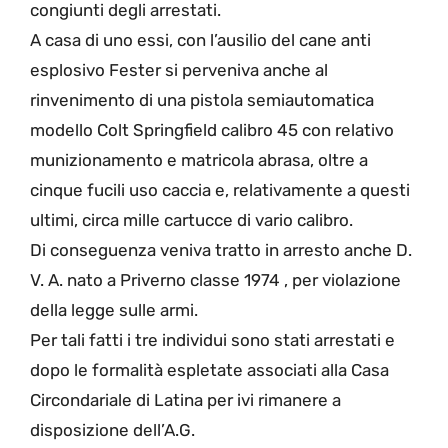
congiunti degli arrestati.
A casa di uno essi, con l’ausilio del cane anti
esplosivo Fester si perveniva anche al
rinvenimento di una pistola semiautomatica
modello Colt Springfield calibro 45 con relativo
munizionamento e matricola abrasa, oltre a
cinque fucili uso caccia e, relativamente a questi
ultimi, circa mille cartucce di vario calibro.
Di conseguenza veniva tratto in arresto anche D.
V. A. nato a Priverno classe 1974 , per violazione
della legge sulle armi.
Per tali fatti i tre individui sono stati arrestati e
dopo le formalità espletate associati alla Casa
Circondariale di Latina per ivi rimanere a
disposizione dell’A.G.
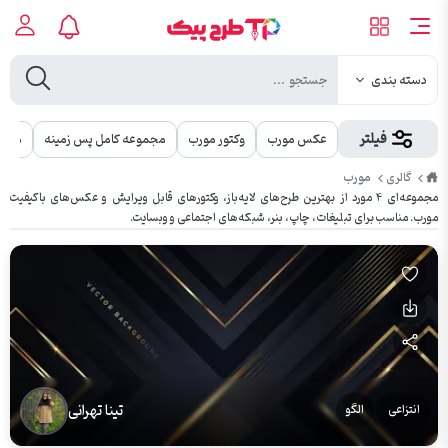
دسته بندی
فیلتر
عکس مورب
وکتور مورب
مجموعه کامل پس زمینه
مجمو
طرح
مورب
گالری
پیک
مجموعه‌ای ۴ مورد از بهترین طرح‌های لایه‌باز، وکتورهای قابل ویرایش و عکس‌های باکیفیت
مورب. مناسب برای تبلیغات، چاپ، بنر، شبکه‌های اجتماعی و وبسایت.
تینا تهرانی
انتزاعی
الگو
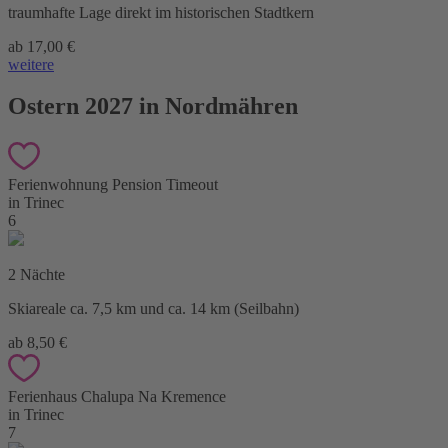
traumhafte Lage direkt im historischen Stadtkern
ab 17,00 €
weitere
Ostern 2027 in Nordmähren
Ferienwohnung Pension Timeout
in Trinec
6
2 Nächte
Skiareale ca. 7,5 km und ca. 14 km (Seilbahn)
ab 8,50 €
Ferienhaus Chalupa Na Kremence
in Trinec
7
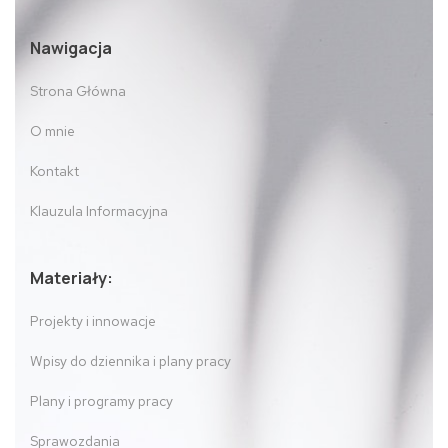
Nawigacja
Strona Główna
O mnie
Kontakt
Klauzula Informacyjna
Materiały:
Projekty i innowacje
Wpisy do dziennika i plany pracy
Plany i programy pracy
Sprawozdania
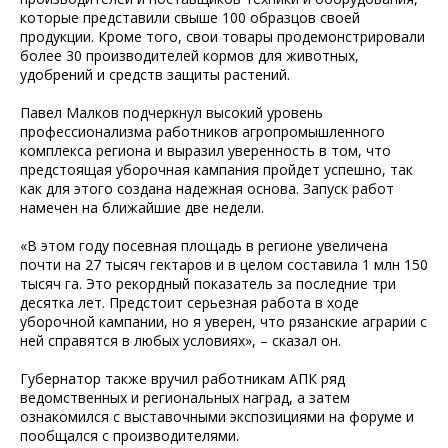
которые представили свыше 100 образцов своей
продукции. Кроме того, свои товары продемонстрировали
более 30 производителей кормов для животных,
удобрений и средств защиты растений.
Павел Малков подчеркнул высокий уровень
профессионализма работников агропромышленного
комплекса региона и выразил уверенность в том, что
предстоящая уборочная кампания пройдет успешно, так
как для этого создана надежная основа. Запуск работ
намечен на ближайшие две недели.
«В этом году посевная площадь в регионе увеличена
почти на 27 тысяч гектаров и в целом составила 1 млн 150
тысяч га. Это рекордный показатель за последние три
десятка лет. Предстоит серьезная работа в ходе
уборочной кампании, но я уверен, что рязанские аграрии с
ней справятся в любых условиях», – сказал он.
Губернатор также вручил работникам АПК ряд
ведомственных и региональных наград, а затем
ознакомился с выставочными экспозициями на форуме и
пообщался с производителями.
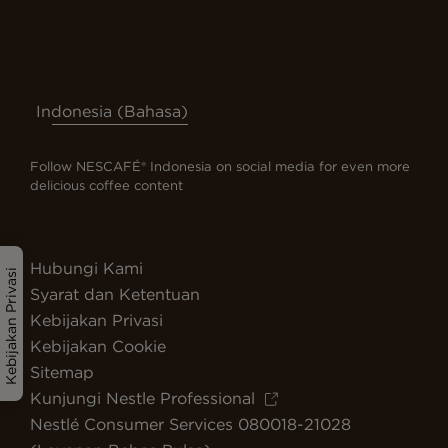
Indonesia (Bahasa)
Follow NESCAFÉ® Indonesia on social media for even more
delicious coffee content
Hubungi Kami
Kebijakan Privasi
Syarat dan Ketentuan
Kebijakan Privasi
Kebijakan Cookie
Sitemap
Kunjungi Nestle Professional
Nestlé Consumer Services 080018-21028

===

The entries are to be printed exactly as written; the pictures are to be left out.

- REPLY TO THE EXERCISE:
congiunti degli arrestati.
A casa di uno essi, con l’ausilio del cane anti
esplosivo Fester si perveniva anche al
rinvenimento di una pistola semiautomatica
modello Colt Springfield calibro 45 con relativo
munizionamento e matricola abrasa, oltre a
cinque fucili uso caccia e, relativamente a questi
ultimi, circa mille cartucce di vario calibro.
Di conseguenza veniva tratto in arresto anche D.
V. A. nato a Priverno classe 1974 , per violazione
della legge sulle armi.
Per tali fatti i tre individui sono stati arrestati e
dopo le formalità espletate associati alla Casa
Circondariale di Latina per ivi rimanere a
disposizione dell’A.G.
دسته بندی
فیلتر
عکس مورب
وکتور مورب
مجموعه کامل پس زمینه
مجمو
طرح
مورب
گالری
پیک
مجموعه‌ای ۴ مورد از بهترین طرح‌های لایه‌باز، وکتورهای قابل ویرایش و عکس‌های باکیفیت
مورب. مناسب برای تبلیغات، چاپ، بنر، شبکه‌های اجتماعی و وبسایت.
تینا تهرانی
انتزاعی
الگو
traumhafte Lage direkt im historischen Stadtkern
ab 17,00 €
weitere
Ostern 2027 in Nordmähren
Ferienwohnung Pension Timeout
in Trinec
6
2 Nächte
Skiareale ca. 7,5 km und ca. 14 km (Seilbahn)
ab 8,50 €
Ferienhaus Chalupa Na Kremence
in Trinec
7
Nawigacja
Strona Główna
O mnie
Kontakt
Klauzula Informacyjna
Materiały:
Projekty i innowacje
Wpisy do dziennika i plany pracy
Plany i programy pracy
Sprawozdania
которые представили свыше 100 образцов своей
продукции. Кроме того, свои товары продемонстрировали
более 30 производителей кормов для животных,
удобрений и средств защиты растений.
Павел Малков подчеркнул высокий уровень
профессионализма работников агропромышленного
комплекса региона и выразил уверенность в том, что
предстоящая уборочная кампания пройдет успешно, так
как для этого создана надежная основа. Запуск работ
намечен на ближайшие две недели.
«В этом году посевная площадь в регионе увеличена
почти на 27 тысяч гектаров и в целом составила 1 млн 150
тысяч га. Это рекордный показатель за последние три
десятка лет. Предстоит серьезная работа в ходе
уборочной кампании, но я уверен, что рязанские аграрии с
ней справятся в любых условиях», – сказал он.
Губернатор также вручил работникам АПК ряд
ведомственных и региональных наград, а затем
ознакомился с выставочными экспозициями на форуме и
пообщался с производителями.
Indonesia (Bahasa)
Follow NESCAFÉ® Indonesia on social media for even more
delicious coffee content
Hubungi Kami
Kebijakan Privasi
Syarat dan Ketentuan
Kebijakan Privasi
Kebijakan Cookie
Sitemap
Kunjungi Nestle Professional
Nestlé Consumer Services 080018-21028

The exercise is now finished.